Israeli celebrity chef (born 1972)

Moshe Aharon "Moshik" Roth (משה אהרון "מושיק" רוט; born 12 December 1971) is an Israeli celebrity chef. He was head chef of restaurant &Moshik in Amsterdam, Netherlands, which held two Michelin stars.

==Biography==
Born in 1971 in Haifa, Israel; to a family of Ashkenazi Jewish descent, Russian-Jewish father and a Romanian-Jewish mother, Roth was raised in Eilat and afterwards in Yavne. After completing his military service in the IDF, he went to Eilat, intending to learn hotel management and met his future wife Els. When he was 23, Els went back to her homeland in the Netherlands and Roth followed her there. His first job was as pizzeria manager. After a while he studied in Jonnie Boer's restaurant - De Librije, from there he continued to apprentice in the Zwethheul restaurant, near Rotterdam and afterwards he opened his own restaurant 't Brouwerskolkje, where he was the chef, and his wife was the sommelier. The restaurant was located in a house which once was a pancake store.

't Brouwerskolkje restaurant got its first Michelin star in 2006 and the second in 2009. Roth closed the restaurant on April 14, 2012.

On August 15, 2012 he opened &samhoud places in Amsterdam together with entrepreneur Salem Samhoud. The restaurant received two Michelin stars in November 2012. He renamed this restaurant to &moshik in January 2018.

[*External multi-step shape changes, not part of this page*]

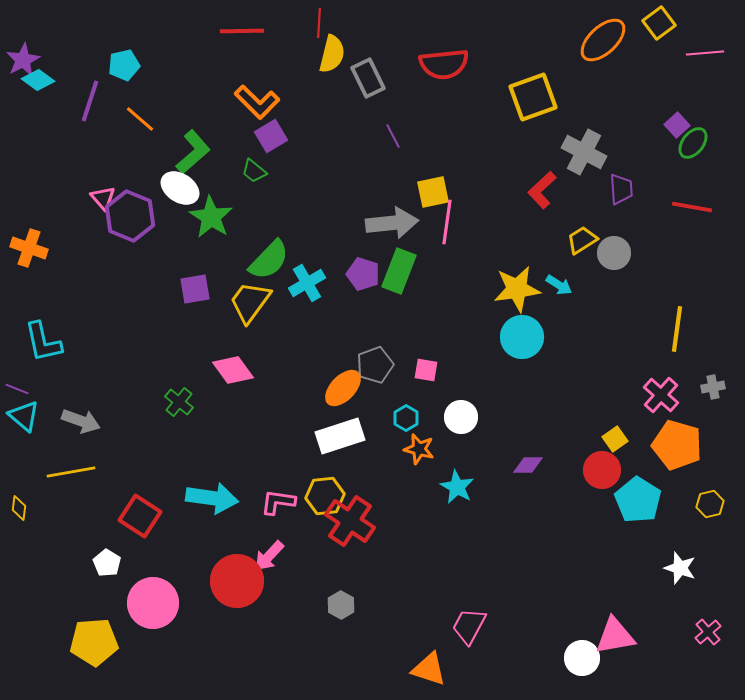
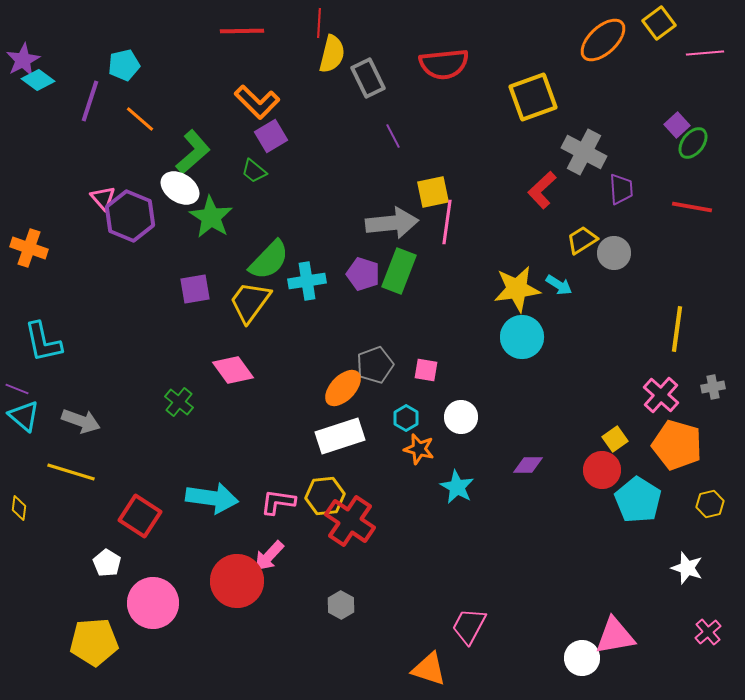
cyan cross at (307, 283): moved 2 px up; rotated 21 degrees clockwise
yellow line at (71, 472): rotated 27 degrees clockwise
white star at (680, 568): moved 7 px right
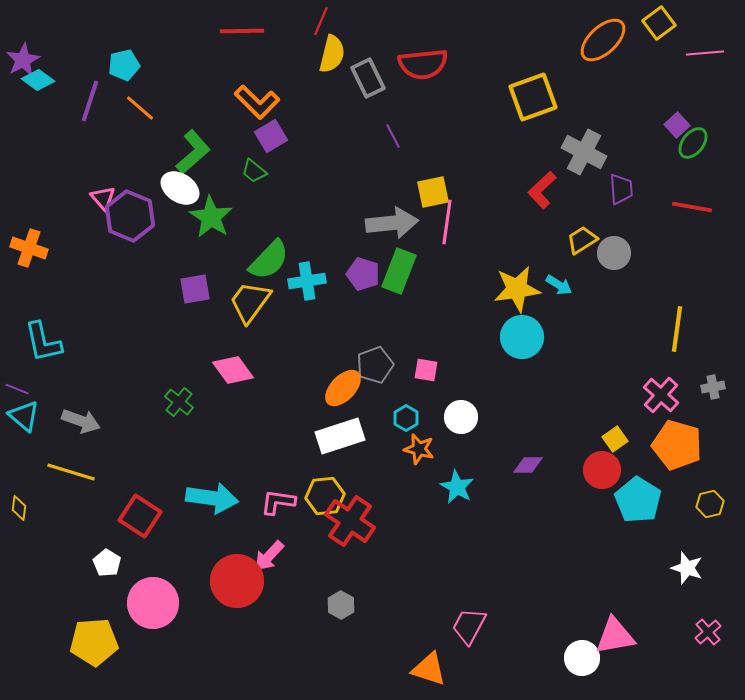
red line at (319, 23): moved 2 px right, 2 px up; rotated 20 degrees clockwise
red semicircle at (444, 64): moved 21 px left
orange line at (140, 119): moved 11 px up
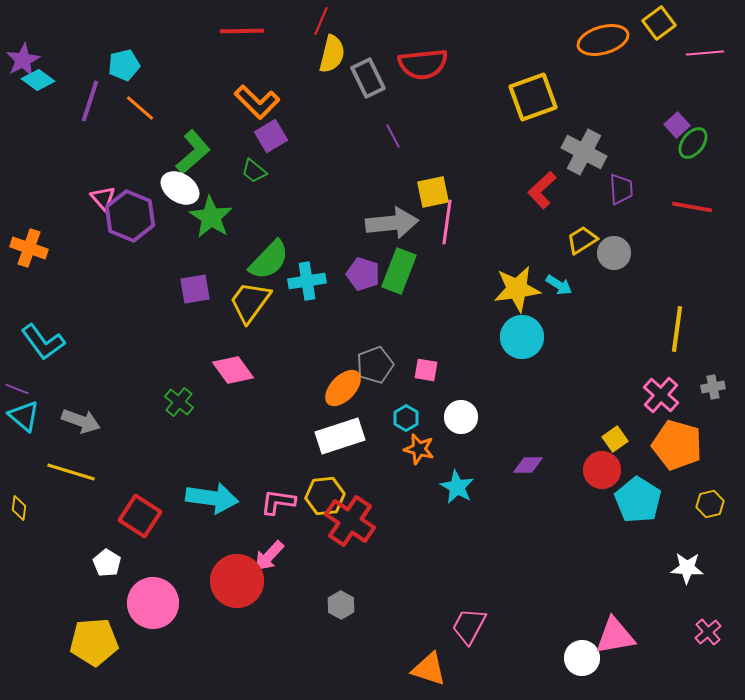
orange ellipse at (603, 40): rotated 27 degrees clockwise
cyan L-shape at (43, 342): rotated 24 degrees counterclockwise
white star at (687, 568): rotated 16 degrees counterclockwise
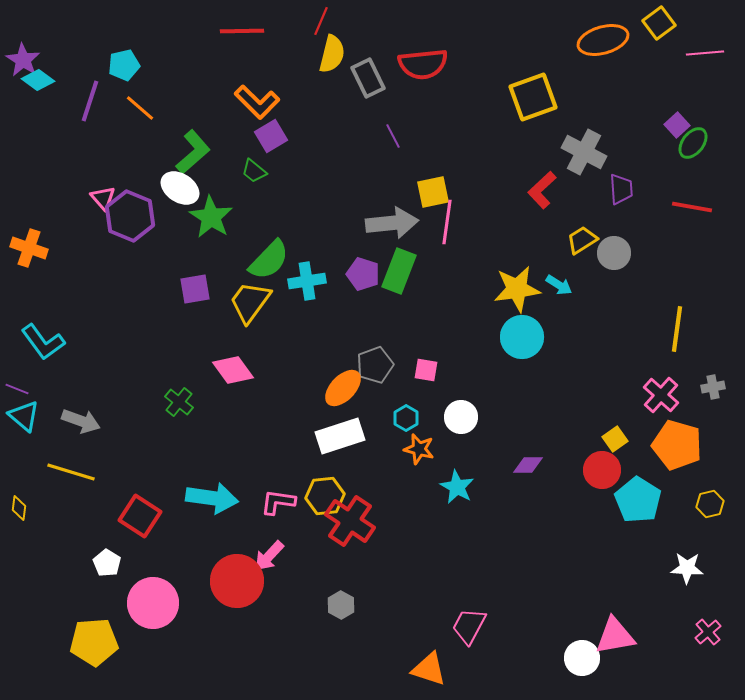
purple star at (23, 60): rotated 12 degrees counterclockwise
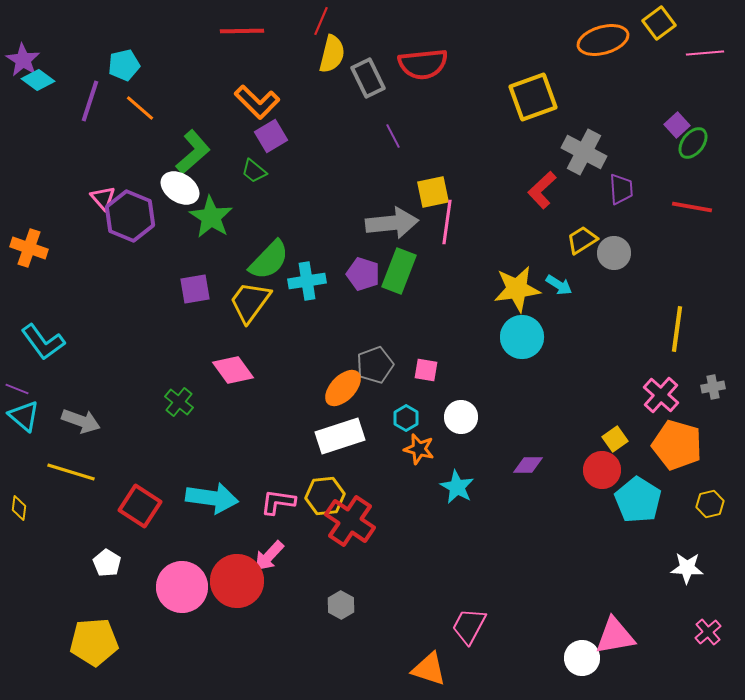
red square at (140, 516): moved 10 px up
pink circle at (153, 603): moved 29 px right, 16 px up
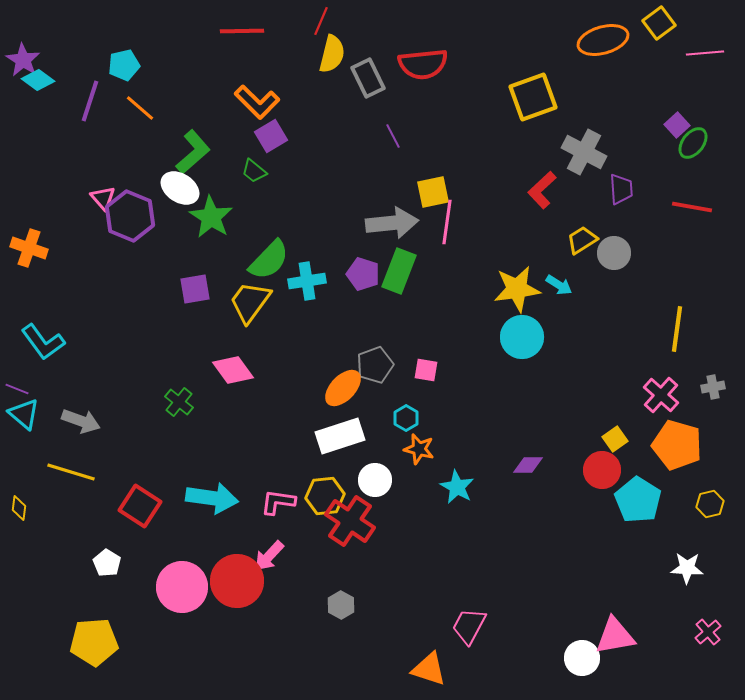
cyan triangle at (24, 416): moved 2 px up
white circle at (461, 417): moved 86 px left, 63 px down
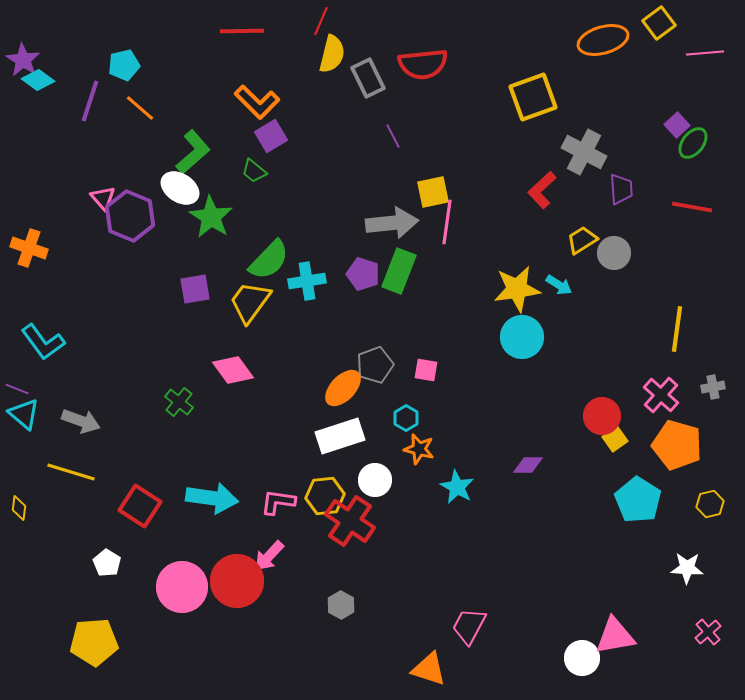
red circle at (602, 470): moved 54 px up
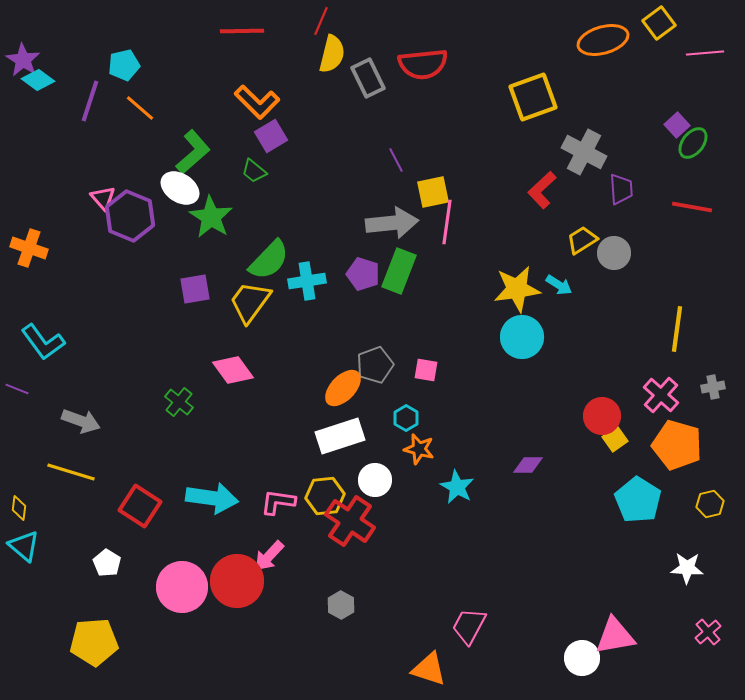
purple line at (393, 136): moved 3 px right, 24 px down
cyan triangle at (24, 414): moved 132 px down
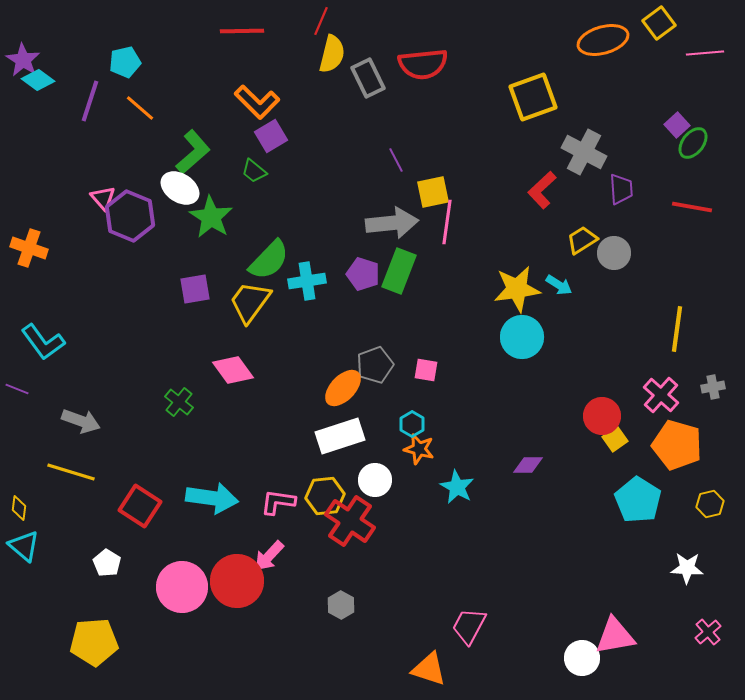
cyan pentagon at (124, 65): moved 1 px right, 3 px up
cyan hexagon at (406, 418): moved 6 px right, 6 px down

Roth used to go frequently to Alsace, to work together with chef Jean-Georges Klein, chef and owner of restaurant L'Arnsbourg in Alsace, France, and some of the dishes in both restaurants are similar. The preparation of the food combined classical and Molecular gastronomy techniques.

Roth participated as one of the three judges of the Israeli reality show Game of Chefs.

In 2022, he was a judge on the first Israeli season of The Next Restaurant.